INGAA’s New Foundation Chair Brings Much Experience to the Position

P&GJ Staff Report 

When it comes to experience in pipeline construction, INGAA Foundation’s new chair, Marty Jorgensen, has it in spades – about 40 years’ worth.  

The current president of Barnard Pipeline, Inc., located in Bozeman, Montana, started in the industry as a truck driver/laborer before advancing to operator, welder, foreman and superintendent. 

Jorgensen worked his way up through all phases of oil and gas pipeline work, which included construction of pipelines from 2 to 42 inches in diameter and water lines up to 120 inches.  

Needless to say, Jorgensen’s vast knowledge of building difficult construction projects in extreme conditions, including on steep mountainous terrain and through congested urban areas, will come in handy in his role at INGAA. 

Recently, P&GJ asked the Foundation chair about topics ranging from his early years in the pipeline industry, his involvement in INGAA and the evolving relationship between owner/operators and service providers. 

P&GJ: Where are you from, and how did you decide on a career in the oil and gas industry?

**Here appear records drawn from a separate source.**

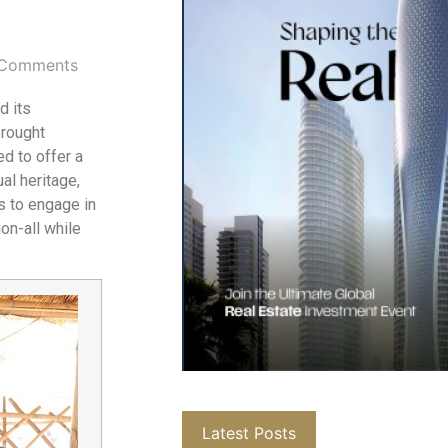
Comments
d its
brought
d to offer a
al heritage,
ts to engage in
on-all while
Latest Posts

Marty Jorgensen: I was raised in a farming and ranching community in north central Montana. After high school graduation, not familiar with many career paths (other than ranching), I decided to apply at a pipeline construction company. The rest is history. I have only worked for two pipeline contractors in my entire 44-year career. I currently serve as president of Barnard Pipeline Inc., which is based out of Bozeman, Montana.

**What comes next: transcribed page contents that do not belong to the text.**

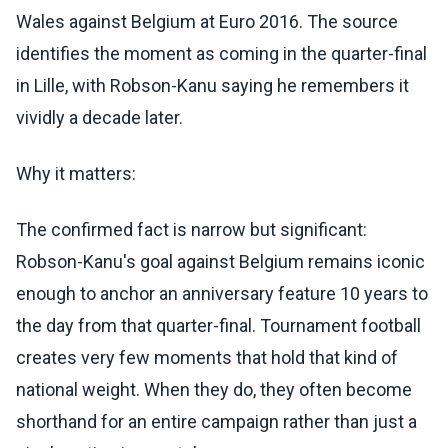
Wales against Belgium at Euro 2016. The source
identifies the moment as coming in the quarter-final
in Lille, with Robson-Kanu saying he remembers it
vividly a decade later.
Why it matters:
The confirmed fact is narrow but significant:
Robson-Kanu's goal against Belgium remains iconic
enough to anchor an anniversary feature 10 years to
the day from that quarter-final. Tournament football
creates very few moments that hold that kind of
national weight. When they do, they often become
shorthand for an entire campaign rather than just a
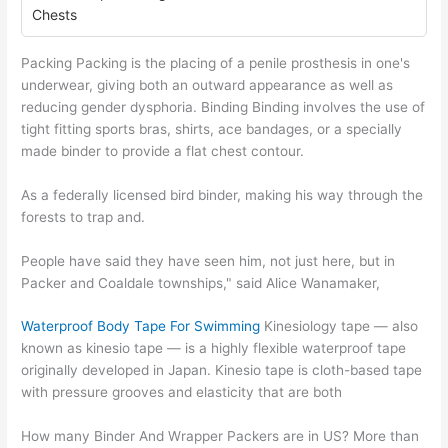
Chests
Packing Packing is the placing of a penile prosthesis in one's
underwear, giving both an outward appearance as well as
reducing gender dysphoria. Binding Binding involves the use of
tight fitting sports bras, shirts, ace bandages, or a specially
made binder to provide a flat chest contour.
As a federally licensed bird binder, making his way through the
forests to trap and.
People have said they have seen him, not just here, but in
Packer and Coaldale townships," said Alice Wanamaker,
Waterproof Body Tape For Swimming
Kinesiology tape — also
known as kinesio tape — is a highly flexible waterproof tape
originally developed in Japan. Kinesio tape is cloth-based tape
with pressure grooves and elasticity that are both
How many Binder And Wrapper Packers are in US? More than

P&GJ: What led to your involvement in the INGAA Foundation? 

Jorgensen: Other colleagues in the industry suggested that I get involved to better understand the challenges facing our industry. I have been an active Foundation member since 2013. It is a great organization focused on delivering value for the full value chain of the natural gas transmission and storage industry!  

P&GJ: What are your top priorities as Foundation chairman?  

Jorgensen: I’m focused on helping guide the Foundation and its members through these trying times. I am passionate that our industry needs to continue to promote the advantages and benefits natural gas provides as we transition to a low-carbon future.  

P&GJ: When you talk to members, what do they express as their greatest concerns?

Jorgensen: Our members often ask about regulatory permitting predictability for new pipeline projects. Will the pipeline owner/operators be able to develop these projects to safely deliver abundant, reliable, low-cost natural gas? 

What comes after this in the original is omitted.